Interacting Dirac fields in an expanding universe: dynamical condensates and particle production
Carlos Fulgado-Claudio, Pablo Sala, Daniel González-Cuadra, Alejandro Bermudez
TL;DR
This work addresses non-perturbative particle production for interacting Dirac fermions in a curved spacetime, focusing on a $(1+1)$-D FRW background described by a scale factor $\mathsf{a}(\eta)$ and a Gross-Neveu-type four-Fermi interaction. The authors develop a lattice Wilson-Gross-Neveu-Wilson model and solve it with fermionic Gaussian states (FGS), combining imaginary-time evolution to prepare the initial state with real-time evolution to track self-consistent condensates $\Sigma(\eta)$ and $\Pi(\eta)$ that feed back into the dynamics via a self-consistent Hamiltonian $\tilde{h}(\Gamma)$. They find that, in the quench limit, interactions effectively shift the mass gap (via $\Sigma_0$ and $\Pi_0$) and modify particle production differently across the trivial, SPT, and Aoki phases; away from quench, the dynamical evolution of condensates leads to back-reaction, synchronized oscillations, and possible parity breaking in the production spectra within the Aoki phase.
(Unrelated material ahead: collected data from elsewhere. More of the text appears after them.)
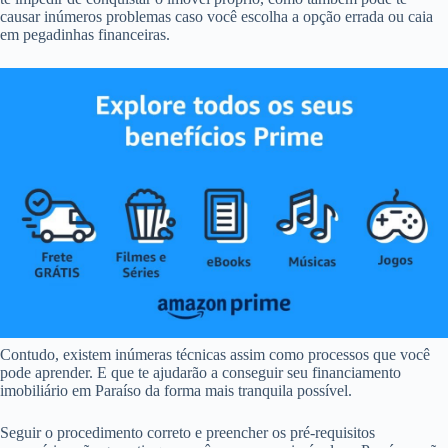
causar inúmeros problemas caso você escolha a opção errada ou caia
em pegadinhas financeiras.
Contudo, existem inúmeras técnicas assim como processos que você
pode aprender. E que te ajudarão a conseguir seu financiamento
imobiliário em Paraíso da forma mais tranquila possível.
Seguir o procedimento correto e preencher os pré-requisitos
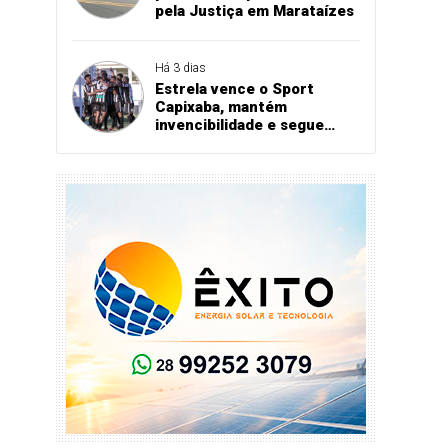
pela Justiça em Marataízes
Há 3 dias
Estrela vence o Sport
Capixaba, mantém
invencibilidade e segue
firme na Série B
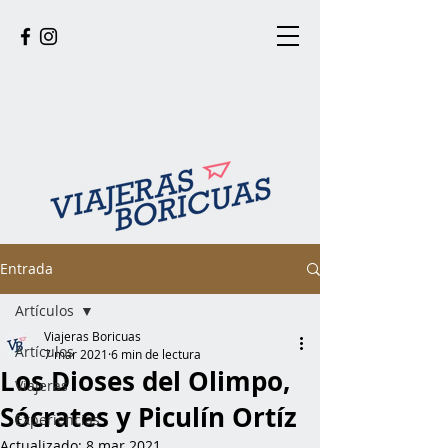
Entrada
Artículos
Viajeras Boricuas
Artículos
7 mar 2021
6 min de lectura
Los Dioses del Olimpo,
Viajeras
Sócrates y Piculín Ortíz
Experiencias
Actualizado:
8 mar 2021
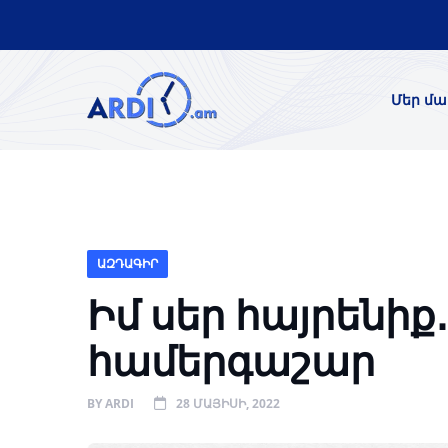
Մեր մա
ԱԶԴԱԳԻՐ
Իմ սեր հայրենիք
համերգաշար
BY
ARDI
28 ՄԱՅԻՍԻ, 2022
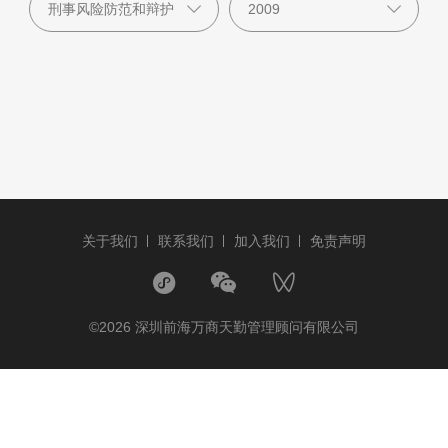
关于我们
联系我们
加入我们
免责声明
©2026 深圳前海万商天勤管理顾问有限公司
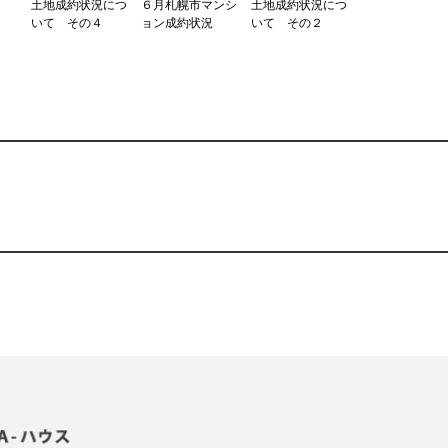
土地成約状況につ
６月札幌市マンシ
土地成約状況につ
いて その４
ョン成約状況
いて その２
These results illuminate how non-perturbative mass generation and symmetry breaking interplay with real-time particle production and suggest avenues for analogue-gravity quantum simulations with cold atoms to explore beyond-perturbative regimes.
Abstract
The phenomenon of particle production for quantum field theories in curved spacetimes is crucial to understand the large-scale structure of a universe from an inflationary epoch. In contrast to the free and fixed-background case, the production of particles with strong interactions and back reaction is not completely understood, especially in situations that require going beyond perturbation theory. In this work, we present advances in this direction by focusing on a self-interacting field theory of Dirac fermions in an expanding Friedmann-Robertson-Walker universe. By using a Hamiltonian lattice regularization with continuous conformal time and rescaled fields, this model becomes amenable to either a cold-atom analogue-gravity quantum simulation, or a dynamical variational approach. Leveraging a family of variational fermionic Gaussian states, we investigate how dynamical mass generation and the formation of fermion condensates associated to certain broken symmetries modify some well-known results of the free field theory. In particular, we study how the non-perturbative condensates arise and, more importantly, how their real-time evolution has an impact on particle production. Depending on the Hubble expansion rate, we find an interesting interplay of interactions and particle production, including a non-trivial back reaction on the condensates and a parity-breaking spectrum of produced particles.